Las frases arriba citadas las escribió el pensador ecuatoriano en su libro El arte de ganar. Cómo usar el ataque en campañas electorales exitosas (lo publicó Debate y en las grandes cadenas todavía se ofrece a más de mil pesos, pero por estos días está pasando vertiginosamente a mesas de saldo. La mano invisible del mercado es así de ingrata). Y hay que decir que esa idea de una sociedad infantilizada ha sido bien explotada en la “campaña electoral exitosa”. Nos mostraron alegría de pelotero para festejar sus triunfos. Nos inventaron fotos en colectivo, con el armado del set impúdicamente exhibido. Nos hablaron con frases cortas e inconexas, con colores chillones, con signos de exclamación. Nos vendieron timbreo por cercanía, slogan por idea, foto por presencia.

Como sociedad nos hemos subido con gusto al trencito de la alegría en algún momento. Ser un niño de ocho años al que llevan y traen, ser decidido por otros, también puede ser tranquilizador. Sobre todo si te convencen de que el peligro es el de al lado, y te ofrecen ponerte a salvo de ese otro amenazante. O, por lo menos, pisarle la cabeza para que no asome más que la tuya. Lo ha explicado como pensamiento único Ignacio Ramonet: nos quieren embrutecidos, nos quieren infantilizados.
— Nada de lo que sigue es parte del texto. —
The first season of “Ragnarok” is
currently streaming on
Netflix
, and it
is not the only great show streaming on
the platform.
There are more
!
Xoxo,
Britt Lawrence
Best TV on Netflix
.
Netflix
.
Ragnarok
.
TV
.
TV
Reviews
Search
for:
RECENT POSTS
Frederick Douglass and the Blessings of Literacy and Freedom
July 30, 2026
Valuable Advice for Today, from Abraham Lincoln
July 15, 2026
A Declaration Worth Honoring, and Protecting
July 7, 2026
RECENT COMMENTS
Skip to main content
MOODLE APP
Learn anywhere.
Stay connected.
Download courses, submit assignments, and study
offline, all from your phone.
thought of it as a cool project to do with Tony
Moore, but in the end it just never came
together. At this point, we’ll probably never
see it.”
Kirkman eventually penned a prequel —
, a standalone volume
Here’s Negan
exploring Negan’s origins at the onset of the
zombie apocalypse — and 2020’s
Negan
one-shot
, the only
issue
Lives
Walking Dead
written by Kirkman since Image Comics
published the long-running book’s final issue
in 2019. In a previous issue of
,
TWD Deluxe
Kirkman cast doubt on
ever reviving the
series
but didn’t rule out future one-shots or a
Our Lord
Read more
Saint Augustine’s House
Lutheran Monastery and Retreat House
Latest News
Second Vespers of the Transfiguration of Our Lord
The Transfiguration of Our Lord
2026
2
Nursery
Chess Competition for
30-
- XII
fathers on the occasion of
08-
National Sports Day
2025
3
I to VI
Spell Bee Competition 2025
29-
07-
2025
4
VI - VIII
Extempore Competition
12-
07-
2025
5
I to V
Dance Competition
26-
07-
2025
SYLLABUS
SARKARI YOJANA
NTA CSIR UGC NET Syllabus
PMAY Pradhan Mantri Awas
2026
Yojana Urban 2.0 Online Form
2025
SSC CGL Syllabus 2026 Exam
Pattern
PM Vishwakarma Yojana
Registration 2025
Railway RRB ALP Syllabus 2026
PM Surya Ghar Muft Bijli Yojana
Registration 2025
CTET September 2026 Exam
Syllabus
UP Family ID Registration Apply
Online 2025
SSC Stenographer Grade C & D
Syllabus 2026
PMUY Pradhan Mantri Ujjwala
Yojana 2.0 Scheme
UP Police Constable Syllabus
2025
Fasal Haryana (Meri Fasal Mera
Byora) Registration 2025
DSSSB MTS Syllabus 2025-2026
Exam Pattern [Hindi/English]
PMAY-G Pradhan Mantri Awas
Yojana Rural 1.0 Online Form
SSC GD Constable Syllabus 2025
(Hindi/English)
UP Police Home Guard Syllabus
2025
Pero el país jardín de infantes tiene el límite de la realidad. Y los argentinos y argentinas nos expresamos en contra de esa realidad, y a favor de otra que creemos posible. Esa expresión superó todos los pronósticos, fue sin medias tintas. Sin embargo el presidente no la registra, nos sigue tratando como niñitos. ¿Por qué eligieron al cuco? ¿No les dije, no se los vengo diciendo? ¿Por qué no me hicieron caso? Ahora, vean lo que pasó. Malos, asustan a los mercados, nos alejan del mundo. ¿Y todo por qué? Pronuncia “kirchnerismo” e invoca al cuco. La culpa es de él. Y es también de ustedes, que no me hicieron caso, que votaron tan mal. Sigue convencido de que el principal problema de su gobierno, es la gente a la que gobierna.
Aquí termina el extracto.